La sovranità appartiene al popolo, che la esercita nelle forme e nei limiti
della Costituzione.
Art. 2. La Repubblica riconosce e garantisce i diritti
inviolabili dell'uomo, sia come singolo sia nelle formazioni sociali ove si
svolge la sua personalità, e richiede l'adempimento dei doveri inderogabili di
solidarietà politica, economica e sociale.
Art. 3. Tutti i cittadini hanno pari dignità sociale e sono
eguali davanti alla legge, senza distinzione di sesso, di razza, di lingua, di
religione, di opinioni politiche, di condizioni personali e sociali.
E' compito della Repubblica rimuovere gli ostacoli di ordine economico e
sociale, che, limitando di fatto la libertà e l'eguaglianza dei cittadini,
impediscono il pieno sviluppo della persona umana e l'effettiva partecipazione
di tutti i lavoratori all'organizzazione politica, economica e sociale del
Paese.
Art. 4. La Repubblica riconosce a tutti i cittadini il diritto
al lavoro e promuove le condizioni che rendano effettivo questo diritto.

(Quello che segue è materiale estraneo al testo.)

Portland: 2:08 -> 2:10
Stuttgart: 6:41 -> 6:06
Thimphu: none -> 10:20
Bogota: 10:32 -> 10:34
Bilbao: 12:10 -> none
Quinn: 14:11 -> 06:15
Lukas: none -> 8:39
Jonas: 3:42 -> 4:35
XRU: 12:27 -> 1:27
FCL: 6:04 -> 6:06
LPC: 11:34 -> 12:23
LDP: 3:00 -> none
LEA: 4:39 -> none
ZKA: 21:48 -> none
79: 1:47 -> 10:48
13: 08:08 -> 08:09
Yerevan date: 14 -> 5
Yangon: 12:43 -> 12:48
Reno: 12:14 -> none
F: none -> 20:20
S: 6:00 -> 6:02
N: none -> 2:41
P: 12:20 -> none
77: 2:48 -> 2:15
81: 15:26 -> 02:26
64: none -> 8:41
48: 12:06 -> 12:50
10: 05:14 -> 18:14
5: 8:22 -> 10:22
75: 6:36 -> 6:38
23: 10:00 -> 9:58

Ogni cittadino ha il dovere di svolgere, secondo le proprie possibilità e la
propria scelta, un'attività o una funzione che concorra al progresso materiale o
spirituale della società.
Art. 5. La Repubblica, una e indivisibile, riconosce e promuove
le autonomie locali; attua nei servizi che dipendono dallo Stato il più ampio
decentramento amministrativo; adegua i principi ed i metodi della sua
legislazione alle esigenze dell'autonomia e del decentramento.
Art. 6. La Repubblica tutela con apposite norme le minoranze
linguistiche.
Art. 7. Lo Stato e la Chiesa cattolica sono, ciascuno nel
proprio ordine, indipendenti e sovrani.
I loro rapporti sono regolati dai Patti Lateranensi. Le modificazioni dei Patti,
accettate dalle due parti non, richiedono procedimento di revisione
costituzionale. (1*)
Art. 8. Tutte le confessioni religiose sono egualmente libere
davanti alla legge.
Le confessioni religiose diverse dalla cattolica hanno diritto di organizzarsi
secondo i propri statuti, in quanto non contrastino con l'ordinamento giuridico
italiano.
I loro rapporti con lo Stato sono regolati per legge sulla base di intese con le
relative rappresentanze. (2*)
Art. 9. La Repubblica promuove lo sviluppo della cultura e la
ricerca scientifica e tecnica.
Tutela il paesaggio e il patrimonio storico e artistico della Nazione.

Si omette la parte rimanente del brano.